There was a sound and the noise of muffled discussion coming through the phone. Clearly Harvey was catching Joseph's mother up on what had happened. When she took over the handset, his mom's voice was a welcome return.
"Sweetheart. What's wrong?"
"Nothing."
"Joseph." She used the patented don't-give-me-bullshit tone she had perfected over the years of being a single mom to a growing boy. It never failed to make him smile now that he was older, but as a child, it had instilled the fear of God into him.
"Just having a bad day is all." He closed his eyes.
The code that the only easy day was yesterday didn't really apply when your emotions were shredded.
"You're safe though."
"I'm safe. I promise you."
"What happened?"
"I met someone," Joseph finally admitted.
"Navy? In Iraq?"
"Here."
"Before you left?"
"Yesterday." Or was it two days ago?
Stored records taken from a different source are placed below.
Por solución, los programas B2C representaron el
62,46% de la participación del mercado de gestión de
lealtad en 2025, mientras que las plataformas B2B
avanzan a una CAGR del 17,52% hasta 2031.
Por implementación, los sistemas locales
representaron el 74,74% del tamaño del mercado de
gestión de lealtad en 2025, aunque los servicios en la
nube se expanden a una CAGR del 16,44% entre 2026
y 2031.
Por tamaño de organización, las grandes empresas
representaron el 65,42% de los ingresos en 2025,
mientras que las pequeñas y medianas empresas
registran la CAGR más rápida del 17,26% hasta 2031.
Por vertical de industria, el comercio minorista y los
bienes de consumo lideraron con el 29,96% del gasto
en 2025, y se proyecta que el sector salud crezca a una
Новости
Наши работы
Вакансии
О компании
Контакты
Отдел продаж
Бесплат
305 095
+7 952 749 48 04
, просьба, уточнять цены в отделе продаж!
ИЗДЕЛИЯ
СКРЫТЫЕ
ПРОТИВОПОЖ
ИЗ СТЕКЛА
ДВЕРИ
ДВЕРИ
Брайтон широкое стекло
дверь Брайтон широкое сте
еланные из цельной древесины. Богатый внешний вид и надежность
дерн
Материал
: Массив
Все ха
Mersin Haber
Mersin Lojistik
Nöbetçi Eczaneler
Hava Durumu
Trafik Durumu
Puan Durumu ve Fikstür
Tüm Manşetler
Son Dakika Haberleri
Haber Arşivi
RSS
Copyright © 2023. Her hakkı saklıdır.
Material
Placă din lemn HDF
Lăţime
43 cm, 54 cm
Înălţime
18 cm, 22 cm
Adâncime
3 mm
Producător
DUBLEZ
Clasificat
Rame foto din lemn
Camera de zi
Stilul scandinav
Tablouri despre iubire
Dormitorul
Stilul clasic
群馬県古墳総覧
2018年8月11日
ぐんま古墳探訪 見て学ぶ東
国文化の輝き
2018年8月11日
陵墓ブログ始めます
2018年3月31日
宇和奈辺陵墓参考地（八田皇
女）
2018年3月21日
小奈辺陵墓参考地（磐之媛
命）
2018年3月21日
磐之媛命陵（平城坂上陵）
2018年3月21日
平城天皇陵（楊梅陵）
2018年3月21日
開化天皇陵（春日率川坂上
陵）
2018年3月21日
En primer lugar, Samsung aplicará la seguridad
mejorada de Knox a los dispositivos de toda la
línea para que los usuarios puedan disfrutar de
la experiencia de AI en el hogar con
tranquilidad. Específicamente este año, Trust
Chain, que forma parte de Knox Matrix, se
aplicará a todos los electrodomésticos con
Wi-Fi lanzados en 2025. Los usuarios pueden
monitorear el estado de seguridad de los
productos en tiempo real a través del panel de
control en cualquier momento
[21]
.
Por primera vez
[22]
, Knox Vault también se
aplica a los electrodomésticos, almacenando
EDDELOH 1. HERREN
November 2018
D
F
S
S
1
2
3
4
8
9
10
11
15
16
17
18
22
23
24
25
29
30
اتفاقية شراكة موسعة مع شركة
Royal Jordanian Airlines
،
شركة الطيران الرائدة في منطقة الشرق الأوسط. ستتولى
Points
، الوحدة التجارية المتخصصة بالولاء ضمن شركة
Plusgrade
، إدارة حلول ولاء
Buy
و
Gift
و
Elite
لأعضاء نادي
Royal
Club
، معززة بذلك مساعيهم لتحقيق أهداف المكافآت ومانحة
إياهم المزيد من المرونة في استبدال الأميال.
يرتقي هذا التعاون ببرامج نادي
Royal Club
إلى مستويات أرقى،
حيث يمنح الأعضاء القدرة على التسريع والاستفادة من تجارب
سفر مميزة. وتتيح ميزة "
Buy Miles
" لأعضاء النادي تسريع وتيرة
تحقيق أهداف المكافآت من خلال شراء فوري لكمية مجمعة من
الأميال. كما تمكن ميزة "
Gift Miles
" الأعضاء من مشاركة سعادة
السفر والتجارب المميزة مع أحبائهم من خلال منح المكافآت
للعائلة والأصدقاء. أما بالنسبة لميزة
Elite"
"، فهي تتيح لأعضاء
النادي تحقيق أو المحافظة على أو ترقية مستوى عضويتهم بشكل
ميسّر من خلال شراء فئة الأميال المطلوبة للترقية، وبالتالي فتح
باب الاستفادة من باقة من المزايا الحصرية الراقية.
It hadn't been long.
"And you like him?" His mom sounded intrigued.
Somehow it felt wrong to be talking about his feelings over the phone sitting next to his sister's grave. He wondered what his mom would make of Dale.
"No. Yes. Could be. I just feel—"
What do I feel?
"—unsettled I guess."
"Tell me about him, sweetheart."
So he did.
Dale had a high opinion of Doctor Kayden Summers. The slim curly-headed man was a deadly serious type, but he really knew his stuff. Admittedly, he never seemed to smile or enter into conversation with anyone about anything less important than life or death situations.
Still, that was good for Robert, who needed someone on his side. At the moment Kayden was issuing orders to a group of harassed nurses and aides and to a hospital doctor, who was attempting to stare Kayden down with a look of fury.
"You are playing with his life here." The ER doctor was gesticulating wildly with each syllable. It wasn't surprising the ER attending was showing a lack of respect.
Kayden's curly hair was a few days past a cut, and his stubble made his features hard. He was dressed in jeans and a black shirt, and over it, a leather jacket fell to his hip line.